Açores reforçam apoios a funcionários e pensionistas para mitigar aumento de impostos em 2014

Açores reforçam apoios a funcionários e pensionistas para mitigar aumento de impostos em 2014

 

Lusa/AO Online   Regional   1 de Nov de 2013, 13:11

O Governo dos Açores anunciou hoje que vai alargar os beneficiários da remuneração complementar e os complementos que dá a pensões e reformas, sendo o objetivo mitigar o efeito do aumento de impostos na região previsto pra 2014.

Numa conferência de imprensa em Ponta Delgada, o presidente do Governo dos Açores, Vasco Cordeiro, lembrou que a nova lei das finanças regionais entra em vigor em janeiro e levará a um aumento dos impostos no arquipélago por baixar de 30% para 20% o valor máximo do chamado diferencial fiscal.

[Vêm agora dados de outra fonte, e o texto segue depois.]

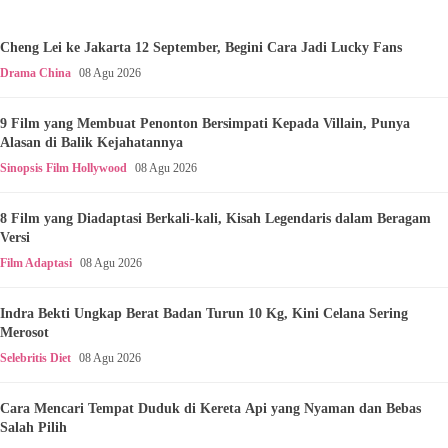
Cheng Lei ke Jakarta 12 September, Begini Cara Jadi Lucky Fans
Drama China
08 Agu 2026
9 Film yang Membuat Penonton Bersimpati Kepada Villain, Punya
Alasan di Balik Kejahatannya
Sinopsis Film Hollywood
08 Agu 2026
8 Film yang Diadaptasi Berkali-kali, Kisah Legendaris dalam Beragam
Versi
Film Adaptasi
08 Agu 2026
Indra Bekti Ungkap Berat Badan Turun 10 Kg, Kini Celana Sering
Merosot
Selebritis Diet
08 Agu 2026
Cara Mencari Tempat Duduk di Kereta Api yang Nyaman dan Bebas
Salah Pilih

Segundo Vasco Cordeiro, este aumento de impostos na região, que terá reflexos a nível do IRS, IRC e IVA, será especialmente penalizador a nível do consumo, por ser previsível um aumento de preços ao mesmo tempo que há uma diminuição do rendimento dos particulares.

“Assim, com o objetivo de minimizar o efeito decorrente, essencialmente, do aumento da tributação sobre o consumo e dos seus efeitos na atividade económica e no aumento dos custos de insularidade, o Governo decidiu alargar a remuneração complementar, aumentando a abrangência e intensidade”, disse Vasco Cordeiro, acrescentando que passará a abranger, em 2014, os funcionários públicos da Administração Regional que ganhem até 3000 euros brutos.

A remuneração complementar foi criada em 2002, para funcionários que ganhavam até 1304 euros mensais. Segundo Vasco Cordeiro, o atual universo de 7.590 beneficiários deste apoio aumentará para 13.861, sendo o custo desta ampliação cerca de 12 milhões de euros.

Por causa deste alargamento, é extinta a chamada remuneração compensatória para funcionários que ganham entre 1.500 e 2.000 euros, criada para compensar cortes salariais estabelecidos pelo Orçamento do Estado.

Quanto aos complementos dados a pensões e reformas, vão aumentar em 2% em 2014, sendo o valor total destes apoios no próximo ano de 25 milhões de euros. Estes complementos oscilam entre 25,50 euros e 51 euros por mês.

Vasco Cordeiro anunciou ainda uma terceira medida com o mesmo objetivo: benefícios fiscais em sede do IRC, IMI e IMT “para a concretização de projetos de investimentos que tenham relevância estratégica para o crescimento da economia regional e para a criação de emprego”.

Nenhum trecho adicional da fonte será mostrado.